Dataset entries
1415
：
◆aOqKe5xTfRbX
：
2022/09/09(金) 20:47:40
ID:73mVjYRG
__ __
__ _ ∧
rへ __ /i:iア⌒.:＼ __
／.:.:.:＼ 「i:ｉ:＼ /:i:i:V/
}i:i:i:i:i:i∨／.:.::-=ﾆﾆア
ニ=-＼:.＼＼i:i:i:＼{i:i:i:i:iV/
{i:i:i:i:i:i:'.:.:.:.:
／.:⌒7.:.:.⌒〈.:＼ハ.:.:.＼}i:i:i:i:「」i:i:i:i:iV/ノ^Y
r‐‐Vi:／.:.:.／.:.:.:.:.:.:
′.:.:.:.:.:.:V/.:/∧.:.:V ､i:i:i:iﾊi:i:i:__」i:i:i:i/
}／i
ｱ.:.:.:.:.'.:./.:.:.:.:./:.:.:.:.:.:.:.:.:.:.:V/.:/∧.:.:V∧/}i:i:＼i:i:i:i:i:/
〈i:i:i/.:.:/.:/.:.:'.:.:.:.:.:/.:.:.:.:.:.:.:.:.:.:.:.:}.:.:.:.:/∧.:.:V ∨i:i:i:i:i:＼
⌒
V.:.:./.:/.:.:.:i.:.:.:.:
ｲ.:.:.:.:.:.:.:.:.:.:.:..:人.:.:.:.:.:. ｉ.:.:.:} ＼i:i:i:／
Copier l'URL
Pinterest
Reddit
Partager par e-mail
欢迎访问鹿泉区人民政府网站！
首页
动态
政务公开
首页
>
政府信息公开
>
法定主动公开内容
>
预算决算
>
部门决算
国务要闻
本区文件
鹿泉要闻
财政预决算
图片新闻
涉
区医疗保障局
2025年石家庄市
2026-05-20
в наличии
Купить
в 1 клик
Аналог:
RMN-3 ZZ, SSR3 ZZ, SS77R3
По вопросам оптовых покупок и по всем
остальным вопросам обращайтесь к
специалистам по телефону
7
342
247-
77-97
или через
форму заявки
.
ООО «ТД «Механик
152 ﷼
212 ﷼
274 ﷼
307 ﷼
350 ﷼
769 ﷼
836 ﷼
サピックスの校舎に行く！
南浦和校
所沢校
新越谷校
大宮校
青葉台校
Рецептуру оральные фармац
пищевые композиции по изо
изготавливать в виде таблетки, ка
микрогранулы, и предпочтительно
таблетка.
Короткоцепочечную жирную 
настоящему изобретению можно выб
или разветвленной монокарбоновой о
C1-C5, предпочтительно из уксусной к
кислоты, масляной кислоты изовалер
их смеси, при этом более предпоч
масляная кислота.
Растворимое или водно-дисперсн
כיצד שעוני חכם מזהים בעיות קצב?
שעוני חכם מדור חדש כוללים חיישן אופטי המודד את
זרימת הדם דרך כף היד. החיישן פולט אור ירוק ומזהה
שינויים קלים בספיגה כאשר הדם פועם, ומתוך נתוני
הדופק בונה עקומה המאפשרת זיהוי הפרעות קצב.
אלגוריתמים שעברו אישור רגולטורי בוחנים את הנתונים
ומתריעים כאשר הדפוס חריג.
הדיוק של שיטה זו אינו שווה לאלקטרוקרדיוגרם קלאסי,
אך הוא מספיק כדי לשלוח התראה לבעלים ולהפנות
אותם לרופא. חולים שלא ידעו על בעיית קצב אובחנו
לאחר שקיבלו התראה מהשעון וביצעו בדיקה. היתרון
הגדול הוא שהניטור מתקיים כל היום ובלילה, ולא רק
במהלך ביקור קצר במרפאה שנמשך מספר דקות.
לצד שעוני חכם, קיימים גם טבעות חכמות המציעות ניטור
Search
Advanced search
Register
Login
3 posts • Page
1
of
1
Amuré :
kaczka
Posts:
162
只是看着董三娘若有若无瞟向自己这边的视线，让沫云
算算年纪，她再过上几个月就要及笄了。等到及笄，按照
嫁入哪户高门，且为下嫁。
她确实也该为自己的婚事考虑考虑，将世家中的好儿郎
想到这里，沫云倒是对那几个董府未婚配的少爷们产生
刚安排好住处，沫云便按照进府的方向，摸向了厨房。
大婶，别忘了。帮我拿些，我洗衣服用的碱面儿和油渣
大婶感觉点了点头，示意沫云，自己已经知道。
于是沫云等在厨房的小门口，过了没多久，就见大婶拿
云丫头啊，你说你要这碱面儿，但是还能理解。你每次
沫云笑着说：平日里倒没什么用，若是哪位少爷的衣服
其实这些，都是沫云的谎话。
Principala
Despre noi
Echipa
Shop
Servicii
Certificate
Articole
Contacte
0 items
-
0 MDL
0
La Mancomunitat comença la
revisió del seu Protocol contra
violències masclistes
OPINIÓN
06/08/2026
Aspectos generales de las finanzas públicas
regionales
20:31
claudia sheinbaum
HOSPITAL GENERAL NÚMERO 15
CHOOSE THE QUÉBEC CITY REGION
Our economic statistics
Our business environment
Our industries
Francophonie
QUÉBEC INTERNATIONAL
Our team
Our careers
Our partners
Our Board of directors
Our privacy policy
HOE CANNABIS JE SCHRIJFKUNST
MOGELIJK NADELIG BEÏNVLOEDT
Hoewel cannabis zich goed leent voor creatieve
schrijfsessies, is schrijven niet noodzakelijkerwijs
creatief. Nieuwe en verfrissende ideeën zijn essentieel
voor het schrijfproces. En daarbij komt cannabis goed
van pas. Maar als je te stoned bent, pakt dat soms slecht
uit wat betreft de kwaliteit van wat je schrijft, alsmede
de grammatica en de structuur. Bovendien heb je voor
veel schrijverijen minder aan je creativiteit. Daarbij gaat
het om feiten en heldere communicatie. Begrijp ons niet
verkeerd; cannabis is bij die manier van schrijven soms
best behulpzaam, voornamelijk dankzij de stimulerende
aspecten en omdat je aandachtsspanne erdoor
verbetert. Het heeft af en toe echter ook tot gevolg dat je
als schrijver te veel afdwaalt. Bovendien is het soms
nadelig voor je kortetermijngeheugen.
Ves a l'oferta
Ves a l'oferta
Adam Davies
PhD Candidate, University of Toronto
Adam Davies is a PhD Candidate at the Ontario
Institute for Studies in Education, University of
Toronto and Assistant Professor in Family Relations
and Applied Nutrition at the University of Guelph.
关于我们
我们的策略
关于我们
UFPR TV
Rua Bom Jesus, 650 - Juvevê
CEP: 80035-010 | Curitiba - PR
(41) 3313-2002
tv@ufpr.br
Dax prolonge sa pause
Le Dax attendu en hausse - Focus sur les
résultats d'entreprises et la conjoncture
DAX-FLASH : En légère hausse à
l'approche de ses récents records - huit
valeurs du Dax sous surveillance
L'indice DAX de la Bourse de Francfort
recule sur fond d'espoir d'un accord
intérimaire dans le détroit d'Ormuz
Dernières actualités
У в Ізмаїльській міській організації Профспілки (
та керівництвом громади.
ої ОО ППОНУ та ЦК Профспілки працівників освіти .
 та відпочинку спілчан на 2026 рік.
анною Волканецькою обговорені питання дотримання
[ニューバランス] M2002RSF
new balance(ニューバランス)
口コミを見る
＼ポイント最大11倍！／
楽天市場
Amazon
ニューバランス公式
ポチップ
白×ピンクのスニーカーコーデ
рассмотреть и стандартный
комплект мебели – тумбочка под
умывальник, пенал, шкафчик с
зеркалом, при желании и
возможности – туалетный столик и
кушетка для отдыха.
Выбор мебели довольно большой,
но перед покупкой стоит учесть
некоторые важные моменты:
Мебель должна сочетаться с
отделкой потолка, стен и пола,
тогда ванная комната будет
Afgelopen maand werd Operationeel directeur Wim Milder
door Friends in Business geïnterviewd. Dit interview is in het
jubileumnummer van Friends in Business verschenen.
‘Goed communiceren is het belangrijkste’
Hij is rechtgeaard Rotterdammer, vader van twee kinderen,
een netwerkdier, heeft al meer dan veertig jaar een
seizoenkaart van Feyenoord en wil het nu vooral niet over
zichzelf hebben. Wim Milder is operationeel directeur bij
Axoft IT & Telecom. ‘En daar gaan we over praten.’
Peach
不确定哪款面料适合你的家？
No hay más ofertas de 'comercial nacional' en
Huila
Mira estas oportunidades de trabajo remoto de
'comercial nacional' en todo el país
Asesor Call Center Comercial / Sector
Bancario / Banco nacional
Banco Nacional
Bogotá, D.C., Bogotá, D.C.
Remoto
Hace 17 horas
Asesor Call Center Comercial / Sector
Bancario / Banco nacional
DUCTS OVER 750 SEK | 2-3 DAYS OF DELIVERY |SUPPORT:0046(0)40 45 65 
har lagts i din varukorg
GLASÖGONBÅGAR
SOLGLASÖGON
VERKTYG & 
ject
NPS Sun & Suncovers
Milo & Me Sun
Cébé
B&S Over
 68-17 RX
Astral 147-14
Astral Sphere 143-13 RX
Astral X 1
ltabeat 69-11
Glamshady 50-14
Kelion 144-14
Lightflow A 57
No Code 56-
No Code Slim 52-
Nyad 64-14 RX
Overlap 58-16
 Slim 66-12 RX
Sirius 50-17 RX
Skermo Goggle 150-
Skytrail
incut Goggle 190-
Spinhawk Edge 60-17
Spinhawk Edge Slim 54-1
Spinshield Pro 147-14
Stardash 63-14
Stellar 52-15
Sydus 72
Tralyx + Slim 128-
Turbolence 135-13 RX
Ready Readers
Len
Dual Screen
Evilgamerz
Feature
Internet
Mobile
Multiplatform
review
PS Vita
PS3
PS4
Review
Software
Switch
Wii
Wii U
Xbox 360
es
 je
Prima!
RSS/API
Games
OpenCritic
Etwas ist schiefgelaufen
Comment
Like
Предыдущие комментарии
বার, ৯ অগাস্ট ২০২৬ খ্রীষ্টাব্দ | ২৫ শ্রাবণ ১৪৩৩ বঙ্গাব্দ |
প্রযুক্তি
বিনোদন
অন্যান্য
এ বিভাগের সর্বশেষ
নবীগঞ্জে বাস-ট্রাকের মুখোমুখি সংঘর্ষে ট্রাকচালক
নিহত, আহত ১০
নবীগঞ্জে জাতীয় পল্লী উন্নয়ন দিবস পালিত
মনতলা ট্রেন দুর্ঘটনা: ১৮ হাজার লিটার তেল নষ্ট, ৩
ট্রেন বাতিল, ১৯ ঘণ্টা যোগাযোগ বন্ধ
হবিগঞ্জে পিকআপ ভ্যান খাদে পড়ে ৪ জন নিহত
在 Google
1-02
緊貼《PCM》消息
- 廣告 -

_YOUR TASK_
Using the entries above, return exactly the lines from the line with "nadelig voor je kortetermijngeheugen." to the line with "отделкой потолка, стен", counting both of those lines.

_RESULT_
nadelig voor je kortetermijngeheugen.
Ves a l'oferta
Ves a l'oferta
Adam Davies
PhD Candidate, University of Toronto
Adam Davies is a PhD Candidate at the Ontario
Institute for Studies in Education, University of
Toronto and Assistant Professor in Family Relations
and Applied Nutrition at the University of Guelph.
关于我们
我们的策略
关于我们
UFPR TV
Rua Bom Jesus, 650 - Juvevê
CEP: 80035-010 | Curitiba - PR
(41) 3313-2002
tv@ufpr.br
Dax prolonge sa pause
Le Dax attendu en hausse - Focus sur les
résultats d'entreprises et la conjoncture
DAX-FLASH : En légère hausse à
l'approche de ses récents records - huit
valeurs du Dax sous surveillance
L'indice DAX de la Bourse de Francfort
recule sur fond d'espoir d'un accord
intérimaire dans le détroit d'Ormuz
Dernières actualités
У в Ізмаїльській міській організації Профспілки (
та керівництвом громади.
ої ОО ППОНУ та ЦК Профспілки працівників освіти .
 та відпочинку спілчан на 2026 рік.
анною Волканецькою обговорені питання дотримання
[ニューバランス] M2002RSF
new balance(ニューバランス)
口コミを見る
＼ポイント最大11倍！／
楽天市場
Amazon
ニューバランス公式
ポチップ
白×ピンクのスニーカーコーデ
рассмотреть и стандартный
комплект мебели – тумбочка под
умывальник, пенал, шкафчик с
зеркалом, при желании и
возможности – туалетный столик и
кушетка для отдыха.
Выбор мебели довольно большой,
но перед покупкой стоит учесть
некоторые важные моменты:
Мебель должна сочетаться с
отделкой потолка, стен и пола,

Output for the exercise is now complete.